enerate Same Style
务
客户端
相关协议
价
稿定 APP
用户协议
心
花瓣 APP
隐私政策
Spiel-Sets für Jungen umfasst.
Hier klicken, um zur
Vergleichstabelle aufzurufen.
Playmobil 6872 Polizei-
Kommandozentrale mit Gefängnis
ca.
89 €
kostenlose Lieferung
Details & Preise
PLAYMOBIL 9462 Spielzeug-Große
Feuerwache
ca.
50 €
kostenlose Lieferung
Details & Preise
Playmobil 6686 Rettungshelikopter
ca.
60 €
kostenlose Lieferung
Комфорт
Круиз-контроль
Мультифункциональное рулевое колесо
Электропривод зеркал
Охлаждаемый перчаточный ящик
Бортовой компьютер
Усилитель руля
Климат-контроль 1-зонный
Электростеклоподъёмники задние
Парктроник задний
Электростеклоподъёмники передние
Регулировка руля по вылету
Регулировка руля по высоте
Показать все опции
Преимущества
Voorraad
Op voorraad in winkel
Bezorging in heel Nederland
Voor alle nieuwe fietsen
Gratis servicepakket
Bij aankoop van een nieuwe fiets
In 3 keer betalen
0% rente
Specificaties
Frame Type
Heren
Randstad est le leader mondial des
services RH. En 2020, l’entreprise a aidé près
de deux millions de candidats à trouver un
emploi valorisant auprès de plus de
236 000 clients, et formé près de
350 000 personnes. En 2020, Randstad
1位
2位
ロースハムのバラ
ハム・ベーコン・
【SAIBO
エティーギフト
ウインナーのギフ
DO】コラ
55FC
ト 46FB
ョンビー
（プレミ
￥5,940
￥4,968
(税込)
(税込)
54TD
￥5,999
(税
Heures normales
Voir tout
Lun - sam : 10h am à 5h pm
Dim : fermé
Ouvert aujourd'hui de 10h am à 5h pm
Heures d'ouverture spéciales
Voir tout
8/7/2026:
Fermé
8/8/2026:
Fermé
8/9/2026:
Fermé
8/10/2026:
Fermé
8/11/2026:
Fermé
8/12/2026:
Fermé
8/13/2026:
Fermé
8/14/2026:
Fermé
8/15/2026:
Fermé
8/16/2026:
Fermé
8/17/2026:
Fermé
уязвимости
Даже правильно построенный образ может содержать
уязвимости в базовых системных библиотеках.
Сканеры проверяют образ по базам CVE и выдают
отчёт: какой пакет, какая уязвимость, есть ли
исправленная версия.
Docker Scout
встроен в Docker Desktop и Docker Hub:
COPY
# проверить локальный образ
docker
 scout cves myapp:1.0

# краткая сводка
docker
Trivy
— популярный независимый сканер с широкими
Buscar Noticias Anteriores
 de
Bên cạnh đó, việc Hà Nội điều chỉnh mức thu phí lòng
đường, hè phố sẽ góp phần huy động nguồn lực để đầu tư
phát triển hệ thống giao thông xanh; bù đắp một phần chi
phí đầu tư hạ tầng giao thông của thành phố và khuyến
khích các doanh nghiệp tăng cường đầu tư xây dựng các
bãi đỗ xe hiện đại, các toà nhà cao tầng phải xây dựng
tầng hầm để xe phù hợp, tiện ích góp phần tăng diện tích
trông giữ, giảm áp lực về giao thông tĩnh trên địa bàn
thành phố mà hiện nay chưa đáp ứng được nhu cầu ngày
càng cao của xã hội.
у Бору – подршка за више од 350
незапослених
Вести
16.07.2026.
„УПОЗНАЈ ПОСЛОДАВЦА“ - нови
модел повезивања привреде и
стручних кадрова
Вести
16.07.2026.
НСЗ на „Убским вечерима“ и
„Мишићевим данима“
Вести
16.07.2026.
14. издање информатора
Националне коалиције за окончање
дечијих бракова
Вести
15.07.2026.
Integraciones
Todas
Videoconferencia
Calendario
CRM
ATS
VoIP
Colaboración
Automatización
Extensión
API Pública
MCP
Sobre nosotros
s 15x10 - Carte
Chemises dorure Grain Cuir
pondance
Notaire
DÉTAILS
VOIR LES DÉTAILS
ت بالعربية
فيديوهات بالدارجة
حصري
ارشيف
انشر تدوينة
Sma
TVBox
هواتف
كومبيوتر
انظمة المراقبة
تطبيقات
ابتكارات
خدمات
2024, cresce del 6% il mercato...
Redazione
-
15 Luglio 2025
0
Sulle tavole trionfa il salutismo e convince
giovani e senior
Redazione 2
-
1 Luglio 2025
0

TASK DIRECTIONS:
Write the lines again exactly, from the first line of the material above to the line that includes "Docker Scout", both included. Leave out all the rest.

ANSWER FOR THIS EXERCISE:
enerate Same Style
务
客户端
相关协议
价
稿定 APP
用户协议
心
花瓣 APP
隐私政策
Spiel-Sets für Jungen umfasst.
Hier klicken, um zur
Vergleichstabelle aufzurufen.
Playmobil 6872 Polizei-
Kommandozentrale mit Gefängnis
ca.
89 €
kostenlose Lieferung
Details & Preise
PLAYMOBIL 9462 Spielzeug-Große
Feuerwache
ca.
50 €
kostenlose Lieferung
Details & Preise
Playmobil 6686 Rettungshelikopter
ca.
60 €
kostenlose Lieferung
Комфорт
Круиз-контроль
Мультифункциональное рулевое колесо
Электропривод зеркал
Охлаждаемый перчаточный ящик
Бортовой компьютер
Усилитель руля
Климат-контроль 1-зонный
Электростеклоподъёмники задние
Парктроник задний
Электростеклоподъёмники передние
Регулировка руля по вылету
Регулировка руля по высоте
Показать все опции
Преимущества
Voorraad
Op voorraad in winkel
Bezorging in heel Nederland
Voor alle nieuwe fietsen
Gratis servicepakket
Bij aankoop van een nieuwe fiets
In 3 keer betalen
0% rente
Specificaties
Frame Type
Heren
Randstad est le leader mondial des
services RH. En 2020, l’entreprise a aidé près
de deux millions de candidats à trouver un
emploi valorisant auprès de plus de
236 000 clients, et formé près de
350 000 personnes. En 2020, Randstad
1位
2位
ロースハムのバラ
ハム・ベーコン・
【SAIBO
エティーギフト
ウインナーのギフ
DO】コラ
55FC
ト 46FB
ョンビー
（プレミ
￥5,940
￥4,968
(税込)
(税込)
54TD
￥5,999
(税
Heures normales
Voir tout
Lun - sam : 10h am à 5h pm
Dim : fermé
Ouvert aujourd'hui de 10h am à 5h pm
Heures d'ouverture spéciales
Voir tout
8/7/2026:
Fermé
8/8/2026:
Fermé
8/9/2026:
Fermé
8/10/2026:
Fermé
8/11/2026:
Fermé
8/12/2026:
Fermé
8/13/2026:
Fermé
8/14/2026:
Fermé
8/15/2026:
Fermé
8/16/2026:
Fermé
8/17/2026:
Fermé
уязвимости
Даже правильно построенный образ может содержать
уязвимости в базовых системных библиотеках.
Сканеры проверяют образ по базам CVE и выдают
отчёт: какой пакет, какая уязвимость, есть ли
исправленная версия.
Docker Scout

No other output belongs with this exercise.